ついに美嘉と祐司が初対面をする日が来た。
桜が有名な大通りで待っていると、裕司から
「もう近くにいる」というメッセージが送られてくる。
しかしそこら中で沢山の外国人観光客やカップルで溢れており、お互いを見つけるのに苦労してしまった。
美嘉はそれらしい人を何回か見つけたが、
何と声をかけていいのか分からないのと気恥ずかしいので勇気が出なかったのだ。

すると、前方から男の子が確信したような顔をして近づいてきた。
その顔を見るなり美嘉はびっくりし身構えてしまった。
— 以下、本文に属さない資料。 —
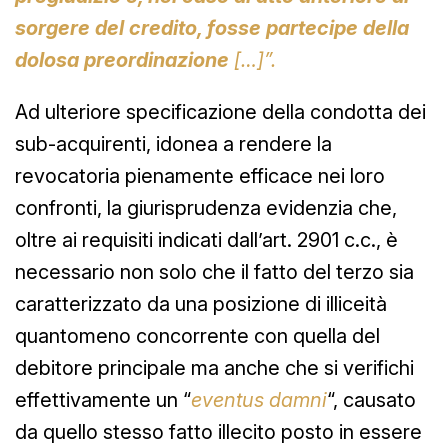
sorgere del credito, fosse partecipe della
dolosa preordinazione
[…]”.
Ad ulteriore specificazione della condotta dei
sub-acquirenti, idonea a rendere la
revocatoria pienamente efficace nei loro
confronti, la giurisprudenza evidenzia che,
oltre ai requisiti indicati dall’art. 2901 c.c., è
necessario non solo che il fatto del terzo sia
caratterizzato da una posizione di illiceità
quantomeno concorrente con quella del
debitore principale ma anche che si verifichi
effettivamente un “
eventus damni
“, causato
da quello stesso fatto illecito posto in essere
話は聞いていたが、予想を超えるほど裕司はは整っていたからだ。
美男子と話したことがないどころか、男子とまともに話した経験のない美嘉にはシュミレーションなど全く無意味で、今までメッセージで交わしてきたことなどなかったかのようだった。
「行こう」
という一言で2人は歩き出す。
ざわざわとした賑やかな街並みは逆に無言の二人には好都合だった。

川辺まで歩いて行くと、会話のない中でかえって景色を見る余裕が生まれた。
夜の空に桜が敷き詰められており、見上げると絨毯のようだな、とぼんやりと考える。

河川敷に腰を下ろした二人は、何気ない会話を繰り広げた。
裕司がする会話の多くは優が学校でどれだけやらかしているのかという話や、
美嘉の通う高校にいる友人の話など。
それらを面白おかしく話す裕司に、美嘉は幾度となく吹き出すのだった。